# Anyone Find an Alternative for This Grip for Honda Chute Control?



## orangputeh (Nov 24, 2016)

Looking for a cheaper alternative to this chute grip. Honda charges $8.84 for the grip and $4.42 for the tiny bushing.
There must be something cheaper.

Been looking for bicycle handlebar grips but they are all too big.

I go thru a lot of these but usually get them on parts machines but am all out.

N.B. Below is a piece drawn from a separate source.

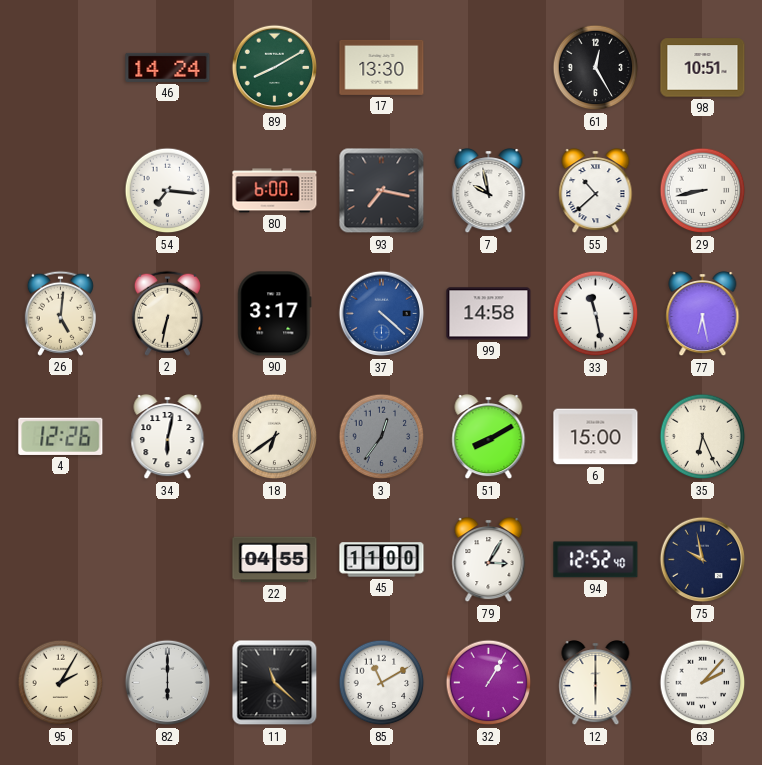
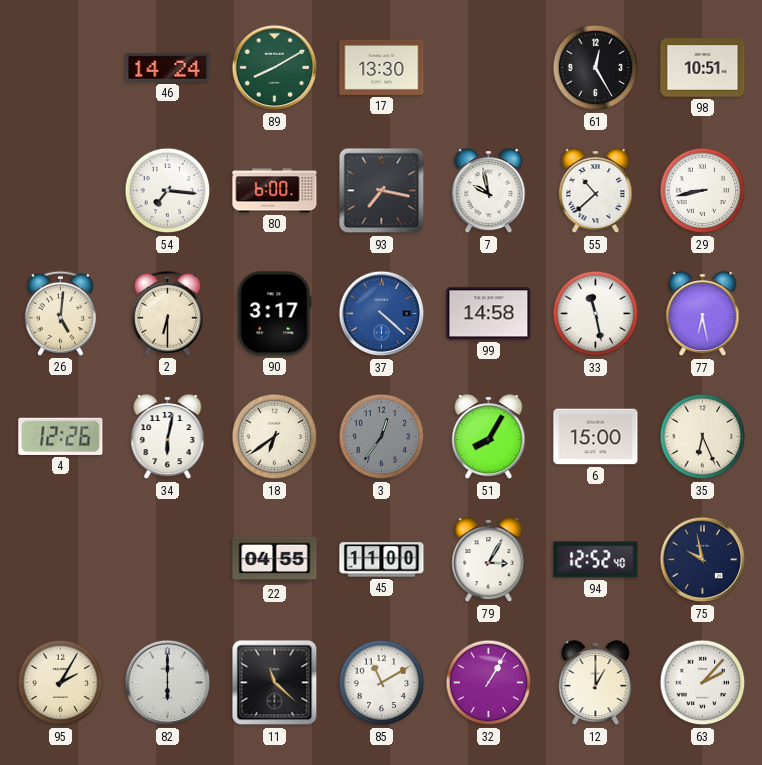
2: 6:32 -> 6:30
51: 8:10 -> 8:05
12: 6:00 -> 1:00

appreciate any help /suggestions.

thanks.


----------



## Oneacer (Jan 3, 2011)

I have drilled out wooden dowels and I have also used thick wall CVP pipe for chute control handles.


----------



## rwh963 (Nov 21, 2019)

i suggest you spend $13 and get it from honda! gotta support the good companies....


----------



## orangputeh (Nov 24, 2016)

rwh963 said:


> i suggest you spend $13 and get it from honda! gotta support the good companies....


kidding right?

last year I went thru between 20 and 30. This is a NUTTY price for this.

Anyway , I figured out to use bicycle handle grip tape. 4 rolls of 6 feet for $8.99. That will do about 24 chute handles.


----------



## tabora (Mar 1, 2017)

orangputeh said:


> I figured out to use bicycle handle grip tape.


But it doesn't spin...


----------



## orangputeh (Nov 24, 2016)

tabora said:


> But it doesn't spin...


helps you get a grip. i refuse to spend 13 bucks for that POS.


----------



## rwh963 (Nov 21, 2019)

do you even need it? my old ariens doesn't have anything but a bare metal rod.


----------



## deezlfan (Nov 8, 2017)

The spindles left over from cash register paper work pretty good.


----------



## Yanmar Ronin (Jan 31, 2015)

I highly suspect the local home center has something on the shelf... a pole end, a chair leg/floor protector... something.

I have used handlebar wrap on mowers and such... not so bad but all you want is a handle to grab...?


----------